Before, there was this thing, well, we don’t know. They’re not communicating. Looking at them is just maybe women that were willing to just do prostitution but it’s more victim centered which is very important because that’s crucial to identify them, to get them that status and stability so that they can go through the litigation process. These laws are new. The problem is getting it to the point of prosecution. Every time you turn around there’s a different thing that’s there. Prosecutors have to prosecute them.


That being said, the fact that these people will be stabilized, that they can stay here and, again, I’m always going to shift back to the faith-based groups because they can put them in social services, put them in a home but when they come into a faith-based group or a home where they’re going to get the restoration which we, as believers in the Lord, know true restoration and deliverance comes from him, we can actually see the transformation happening into these lives.


Again, the government is very short in this aspect. Once they’re rescued, the big issue is where to place them when they’re in this process. Home shortage and places, Catholic charities used to house a lot of places but there is a tremendous shortage in the United States where we’re going to put these women while they’re in the adjudication process. Just because they’re rescued, now you’ve got a bigger thing going. You’ve got the legal aspect going. You’ve got all this litigation. Then you have dealing with their issues, their psychological issues, their emotional issues, their financial issues.

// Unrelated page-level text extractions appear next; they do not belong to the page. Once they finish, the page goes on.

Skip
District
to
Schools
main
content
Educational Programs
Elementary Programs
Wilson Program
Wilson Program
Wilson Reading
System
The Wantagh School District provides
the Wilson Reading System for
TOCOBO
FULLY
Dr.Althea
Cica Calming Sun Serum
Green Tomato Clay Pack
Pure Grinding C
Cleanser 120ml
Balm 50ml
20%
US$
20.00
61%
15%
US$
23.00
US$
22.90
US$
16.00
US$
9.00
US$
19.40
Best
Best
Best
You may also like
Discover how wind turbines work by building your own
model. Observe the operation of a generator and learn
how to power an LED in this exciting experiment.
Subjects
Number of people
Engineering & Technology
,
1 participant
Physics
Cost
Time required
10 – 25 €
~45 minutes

Again, this is where we see the faith community also. We’ve been fortunate enough and Michael will probably take a minute to talk about a home that we are about ready to launch for this purpose. This will give the comfort for these rescued people while they are in this process because it can be long and drawn out.


Dr. Darrell Bock
Before we talk about the home, let me go back and recover something. One of the ways in which I suspect that someone who’s being trafficked is trapped is, in the midst of supposedly paying off a debt or whatever it is that’s going on, there are a lot of drugs and stuff like that that goes on as a part of this. It also traps them so that they feel like they can be cornered with the idea of if you turn yourself in they’re going to trap you on drug charges and this kind of stuff. You’re going to be put in jail. You don’t want to turn yourself in. Is that the kind of thing that happens that keeps someone trapped in this situation, Mike?
Mike Bartel
Yeah, that’s definitely one of many things that happen. One thing we noticed over the years is, we’ve worked with this almost 11, 12 years now full time, is the old narrative was girl turns to prostitution to pay for their drug habit. So, drug dealers became opportunistic in being able to make money both off drugs and off the prostitution piece, which still happens because of their addiction.

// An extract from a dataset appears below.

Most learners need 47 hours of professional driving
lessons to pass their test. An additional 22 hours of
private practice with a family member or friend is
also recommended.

I’d like to point out right away that by federal law that also falls under something you could prosecute for human trafficking. If somebody takes or exploits an addicted girl or boy or man, whatever, in their addiction exploits them that becomes part of the human trafficking law as well.


More times than not, what they’re finding are the drugs come after the exploitation. They turn to drugs to self-medicate because of what their lives have become, what they’re forced to do, being raped multiple times a day like they are. It just becomes a vicious cycle and the drugs can definitely play a part in that.

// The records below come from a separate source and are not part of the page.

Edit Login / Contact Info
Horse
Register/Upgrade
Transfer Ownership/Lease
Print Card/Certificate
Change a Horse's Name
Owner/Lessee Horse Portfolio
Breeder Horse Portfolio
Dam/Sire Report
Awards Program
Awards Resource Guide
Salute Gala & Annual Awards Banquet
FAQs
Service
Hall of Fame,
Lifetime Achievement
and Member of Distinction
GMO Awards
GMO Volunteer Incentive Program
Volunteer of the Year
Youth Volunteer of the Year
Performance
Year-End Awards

Oftentimes, girls, boys and men are asked to perform other crimes that then the exploiter uses to put them on the hook for, even though they were put up to it by their pimp, by their trafficker. So, it just becomes a vicious cycle, as Darlene said, they don’t trust law enforcement already and if they’ve got their own rap sheet or multiple arrests that have happened for other things in the past, it just keeps them more and more tied to their exploiter.